Unit 2
I. The Influence of Roni Horn’s Library of Water on My Practice
Roni Horn’s artwork, “Library of Water” reflects upon nature, the materiality of water and transparency. In Stykkishólmur, Iceland, a former library has been transformed into a permanent installation featuring an immersive experience with 24 columns of water from Icelandic glaciers.

Roni Horn, 2007
The dynamic change of the sunlight, combined with the cylindrical container it reforms light, lighting a varied shape, making the gallery a dynamic space. A goal of the Installation will be to get people to engage with the work and one another.

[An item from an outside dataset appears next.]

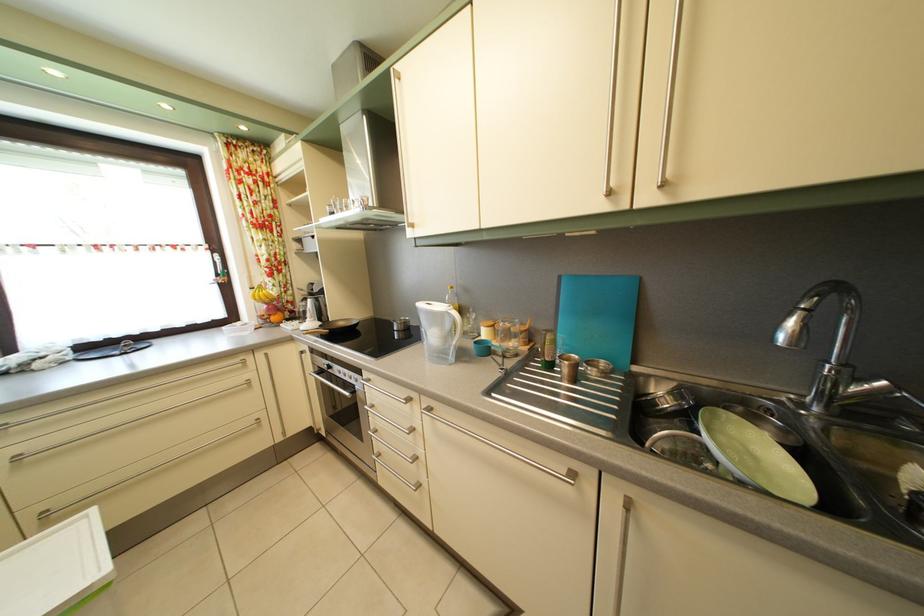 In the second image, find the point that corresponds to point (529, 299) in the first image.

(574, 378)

According to Horn, water is not a thing but a verb; he thinks of water as something one experiences in its relationship to other things, not as a static thing. (Horn, 2005) Traditional beliefs hold that materials are simply passive media through which an artist expresses ideas. Rather, Horn positions water – and, by extension, different materials – as agents in making. The way I see epoxy resin has changed immensely since I discovered his work, and that influence can be seen throughout my work. Epoxy resin is not just a material that I manipulate, but rather something whose characteristics help form the final work. My work, similar to Horn’s glass columns in “Library of Water,” aims to show how materials can ‘show’ through their responses to light, space and time.
Horn’s narrative motivates my exploration of light and reflection through a clear medium. My wrinkled Mylar film works in conjunction with resin to produce a metallic reflection and layers of light and shadow. This lets me achieve close to the experience in Horn’s glass columns. The way the artist freezes time using transparent objects has motivated me to capture this motion and passage of time into “solid” resin.

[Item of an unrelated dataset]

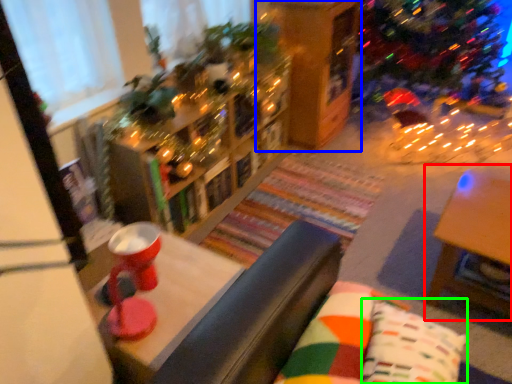 Question: Estimate the real-world distances between objects in this image. Which object is closer to table (highlighted by a red box), shelf (highlighted by a blue box) or pillow (highlighted by a green box)?

Choices:
 (A) shelf
 (B) pillow

Answer: (B)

Horn’s work reshapes sculpture’s connection to architecture and environmental art. I have switched from painting ordinarily to giving a three-dimensional expression within the architecture. Based on Horn’s work, I have left behind rectangular forms and embraced more fluid forms that respond to their environments.
Horn, R. (2005) ‘Water’, interviewed by Susan Sollins for Art21, September.
II. The Influence of Tim Ingold’s work on My Practice
I have changed how I create material and think due to Tim Ingold’s writing. In 2010, he wrote the essay, “The Textility of Making”, where he interrupts the traditional hylomorphic model – the one that states that form is imposed on a passive matter – and confirms making as a dialogic process.
This revelation resonated with my experience creating “Tilted Time,” where unexpected cracks emerged during demoulding. Rather than viewing these as failures, Ingold’s perspective helped me recognise them as evidence of the material’s voice in our creative conversation.
“Ingold taught me that making is not the imposition of form on matter but the discovery of the possible forms within the material itself” – this statement helped me think less control and more collaboration. When he wrote that materials ‘think in us as we think through them’ (Ingold, 2010, p. 94), he was able to give words to my experience. The materials weren’t just passively receiving and responding to my intentions and designs; rather, they were suggesting pathways. I began to flourish in complexity, learning not to reject or fight against it. I now have a new relationship with risk and uncertainty, seeing them as generative forces rather than obstructions to be overcome.
Timothy Ingold’s Making: Anthropology, Archaeology, Art and Architecture (2013) book expands on his ideas across a wide array of disciplines. It made me develop my understanding of material agency further. Through the development of “The Labyrinth” and “Crystal Interweave”, I began to think of resin and Mylar film not only as the means to my vision but as possessing qualities themselves. I developed from dominating flows of materials to listening to their resistances and transformations.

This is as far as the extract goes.